Aide au développement11,35 milliards libérés pour la période 2013-2016
La Confédération devrait libérer 11,35 milliards de francs entre 2013 et 2016.
Projet au Niger.
La Confédération devrait libérer 11,35 milliards de francs pour l'aide au développement entre 2013 et 2016. Le Conseil des Etats s'est rallié mardi au National et, par 28 voix contre 15, a approuvé ces crédits-cadre.
La Suisse pourra relever la part du revenu national brut affectée à ce but à 0,5% en 2015. Cet engagement a été pris l'an dernier par le Parlement, a rappelé Felix Gutzwiller (PLR/ZH) au nom de la commission.
Et de mettre en avant les très bonnes notes obtenues au niveau international par l'aide humanitaire helvétique. Cette dernière permet en outre d'atténuer le gouffre entre riches et pauvres, et de réduire le risque de conflits.
Une minorité de droite souhaitait dépenser moins, invoquant la situation financière de la Confédération et les incertitudes économiques. La hausse prévue des moyens dédiés à l'aide au développement est trois fois plus forte que celle des dépenses fédérales, a critiqué Karin Keller-Sutter (PLR/SG).
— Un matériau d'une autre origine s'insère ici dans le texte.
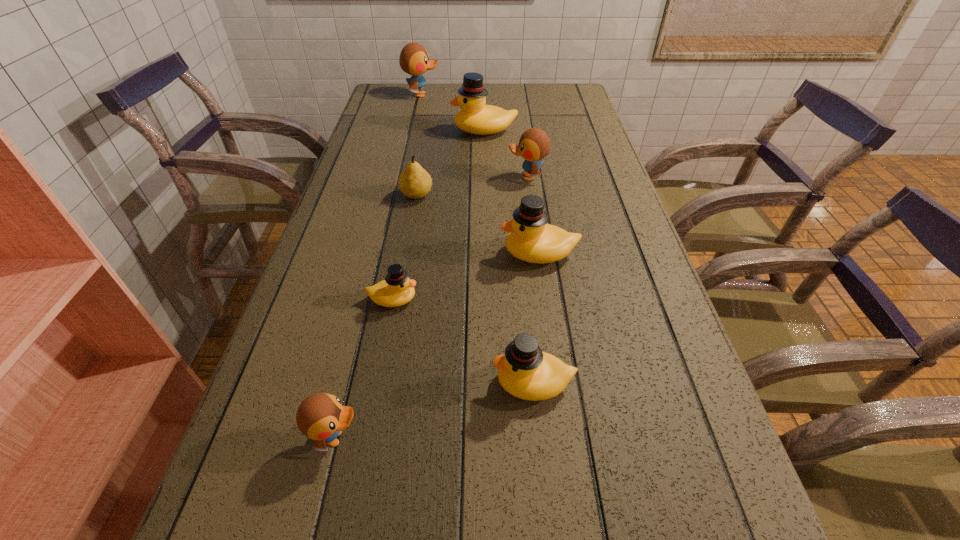 At what (x,y) coordinates should I click in order to perform the action: click on vacant region located 0.340m on the front-facing side of the second biggest yellow duck. Please return your answer as a coordinate pair (x, y). The height and width of the screenshot is (540, 960). Looking at the image, I should click on (353, 253).

Locate an element on the screen. The height and width of the screenshot is (540, 960). free spot located 0.100m on the front-facing side of the second biggest yellow duck is located at coordinates (457, 253).

At what (x,y) coordinates should I click in order to perform the action: click on free spot located 0.380m on the front-facing side of the second smallest blue duck. Please return your answer as a coordinate pair (x, y). The image size is (960, 540). Looking at the image, I should click on (373, 177).

Where is `blank space located 0.080m on the front-facing side of the second smallest blue duck`? This screenshot has height=540, width=960. blank space located 0.080m on the front-facing side of the second smallest blue duck is located at coordinates (479, 177).

At what (x,y) coordinates should I click in order to perform the action: click on vacant space located on the front-facing side of the second smallest blue duck. Please return your answer as a coordinate pair (x, y). The image size is (960, 540). Looking at the image, I should click on (454, 177).

This screenshot has width=960, height=540. I want to click on vacant area situated on the front of the fourth farthest object, so click(x=401, y=285).

Identify the location of free point located on the front-facing side of the nearest yellow duck. This screenshot has width=960, height=540. (437, 383).

You are a GUI agent. You are given a task and a screenshot of the screen. Output one action in this format:
    pyautogui.click(x=<x>, y=<y>)
    Task: Click on the vacant point located on the front-facing side of the nearest yellow duck
    
    Given the screenshot: What is the action you would take?
    pyautogui.click(x=431, y=383)

The image size is (960, 540). Identify the location of vacant space located 0.080m on the front-facing side of the nearest yellow duck. (447, 383).

Locate an element on the screen. The width and height of the screenshot is (960, 540). vacant region located on the front-facing side of the nearest blue duck is located at coordinates (562, 438). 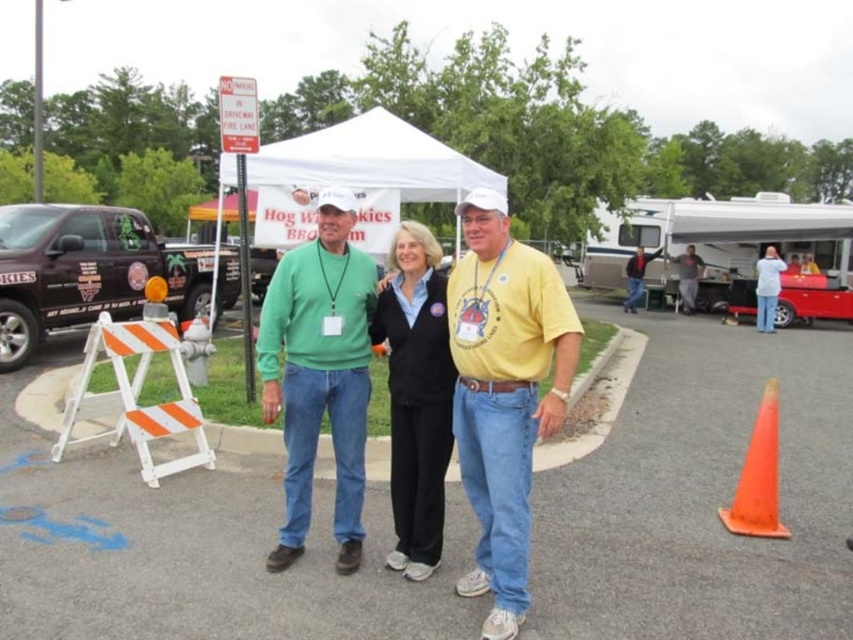 Question: Can you confirm if black matte truck at left is bigger than orange matte traffic cone at lower right?

Choices:
 (A) no
 (B) yes

Answer: (A)

Question: Does white plastic camper at right have a smaller size compared to matte gray shirt at center?

Choices:
 (A) no
 (B) yes

Answer: (A)

Question: Is yellow cotton shirt at center to the left of matte gray shirt at center from the viewer's perspective?

Choices:
 (A) yes
 (B) no

Answer: (A)

Question: Which of the following is the farthest from the observer?

Choices:
 (A) (734, 509)
 (B) (308, 266)
 (C) (724, 346)

Answer: (C)

Question: Among these objects, which one is nearest to the camera?

Choices:
 (A) white fabric canopy at upper center
 (B) black matte truck at left
 (C) matte green sweater at center
 (D) green matte sweater at center

Answer: (C)

Question: Among these objects, which one is nearest to the camera?

Choices:
 (A) green matte sweater at center
 (B) black fleece jacket at center

Answer: (A) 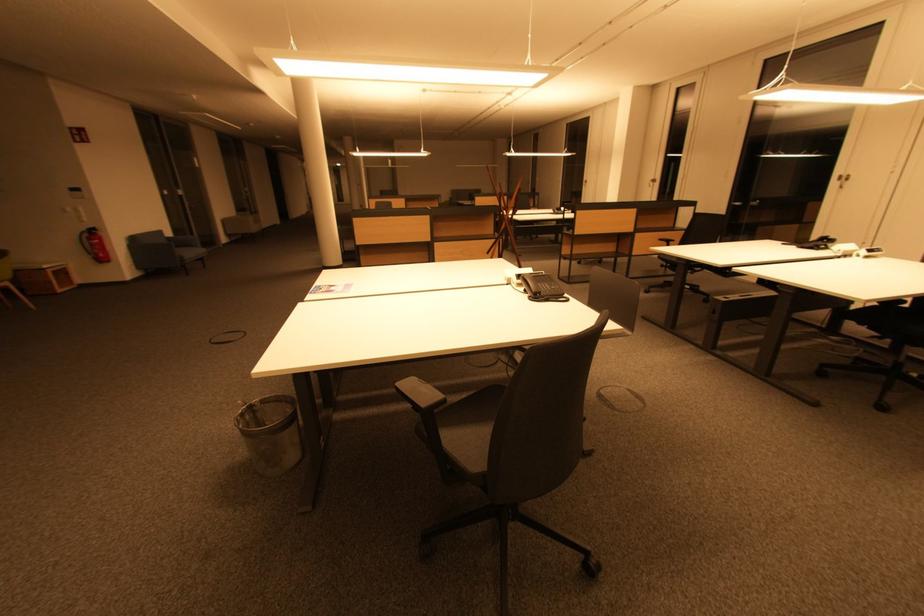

Il y a d'autres priorités comme l'armée, les transports, la politique énergétique, la réforme de la fiscalité des entreprises ou des familles, qui ne doivent pas faire les frais de l'aide au développement, ont avancé plusieurs orateurs. Ils auraient souhaité raccourcir au total les crédits de 831 millions de francs.
La Suisse peut se le permettre
La Suisse est un des pays au monde qui profite le plus de la globalisation. Elle peut se permettre d'investir 11,35 milliards dans les pays en développement alors qu'elle reçoit 80 milliards en retour, a répliqué Anita Fetz (PS/BS).
Et d'affirmer que la Confédération avait des réserves pour affronter une détérioration de la situation économique. Elle a aussi intérêt à ce que l'Afrique maîtrise son destin et ne devienne pas un satellite de la Chine.
Trois crédits
Les propositions de la droite ont été rejetées. Les sénateurs ont donné leur aval au premier crédit de 8,945 milliards, refusant de le ramener à 8,291 milliards. La Direction pour le développement et la coopération (DDC) devrait ainsi bénéficier de 6,92 milliards, soit 61% de l'enveloppe totale. L'aide humanitaire obtiendrait 2,03 milliards de francs (17,8%).
Le conseil a accepté de verser au Secrétariat d'Etat à l'économie (SECO) 1,28 milliard (11,3%) pour les mesures de politique économique et commerciale déployées au titre de la coopération au développement. La droite voulait limiter la facture à 1,186 milliard.
Enfin, le crédit-cadre de 1,13 milliard (9,9%) pour la poursuite de la coopération avec les Etats d'Europe de l'Est et de l'ex-Union soviétique, assumée conjointement par la DDC et le SECO, a été validé. La minorité plaidait pour 1,042 milliards.
Un franc par jour
Pour la première fois, l'aide traditionnelle, la coopération économique au développement, l'aide humanitaire et l'aide aux pays de l'Est sont regroupées en un seul projet. Suivant le National, le Conseil des Etats a précisé que la Confédération pouvait coopérer non seulement avec des organisations non gouvernementales (ONG), mais aussi avec des entreprises privées.
Rebondissant sur les dix ans d'appartenance à l'ONU, qu'il célèbre le jour même en présence du secrétaire général Ban Ki-moon, le ministre des affaires étrangères Didier Burkhalter a souligné que le succès helvétique au plan international dépendra de sa capacité de conjuger intérêts et valeurs. Certes le monde va mieux si la Suisse se porte bien, mais l'inverse est tout aussi vrai.
L'engagement suisse représentera un franc par jour et par personne, a-t-il expliqué. Quant à la récente étude affirmant que l'aide au développement ne permet pas de freiner l'immigration mais ouvrirait de nouvelles voies pour les émigrants potentiels, le conseiller fédéral l'a clairement remise en cause. «Je n'y crois pas».